According to the Kaiser Family Foundation, by the end of June, half of all workers in America had access to paid time off for vaccinations, and 75 percent of workers who were offered paid time off for vaccinations from their employer reported being vaccinated. The President will also call on employers who have not offered paid time off to their employees for vaccination to do so.
Biden’s latest attempt at encouraging vaccination comes days after the CDC reversed course and recommended that Americans — regardless of Covid vaccination status — begin wearing masks again indoors if they live in communities with “substantial” or “high” infection rates. In May, the agency said vaccinated Americans no longer needed to wear masks outdoors or indoors in most circumstances.

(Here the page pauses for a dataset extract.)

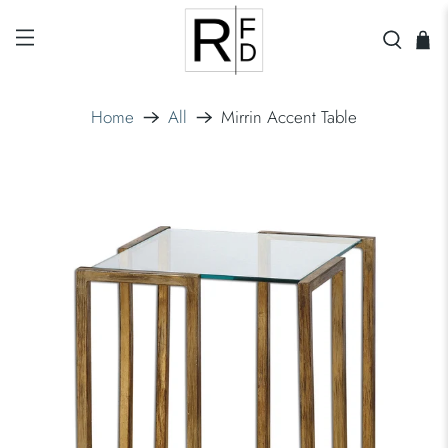
Home
All
Mirrin Accent Table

But senior White House and CDC officials met over the weekend to discuss new data that Director Rochelle Walensky said shows that vaccinated individuals with breakthrough infections with the Delta variant have a similar viral load compared to those who aren’t, meaning vaccinated people may transmit the virus to others.
CDC hasn’t made the data public, stirring condemnation from conservatives — who have branded the new policy a “mandate” — and puzzlement from some public health experts.

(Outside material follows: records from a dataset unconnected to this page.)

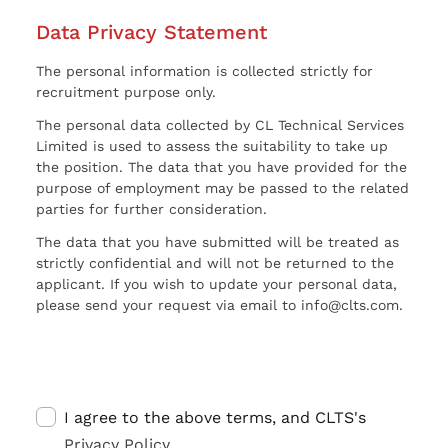
Data Privacy Statement
The personal information is collected strictly for
recruitment purpose only.
The personal data collected by CL Technical Services
Limited is used to assess the suitability to take up
the position. The data that you have provided for the
purpose of employment may be passed to the related
parties for further consideration.
The data that you have submitted will be treated as
strictly confidential and will not be returned to the
applicant. If you wish to update your personal data,
please send your request via email to info@clts.com.
I agree to the above terms, and CLTS's
Privacy Policy
.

“Vaccine mandates will not build trust in the vaccine, and neither will the CDC’s mask mandate based on secret, unpublished, and questionable data,” said Washington Rep. Cathy McMorris Rodgers, the House Energy and Commerce Committee’s top Republican. “All these actions only create a dangerous level of resentment toward a government that is acting like an authoritarian regime seizing more command and control in our lives and health care decisions. The most important thing we should be doing to boost vaccine confidence is encouraging people to talk to their doctors.”
Biden during his remarks implored unvaccinated Americans to get their shots, pointing to prominent Republicans like Senate Minority Leader Mitch McConnell — and “even the commentators on Fox that have been belittling us for a long time” — who have recently promoted the shot to skeptical conservatives.
“I know people talk about freedom, but I learned growing up … with freedom comes responsibility,” Biden said. “The decision to be unvaccinated impacts someone else.”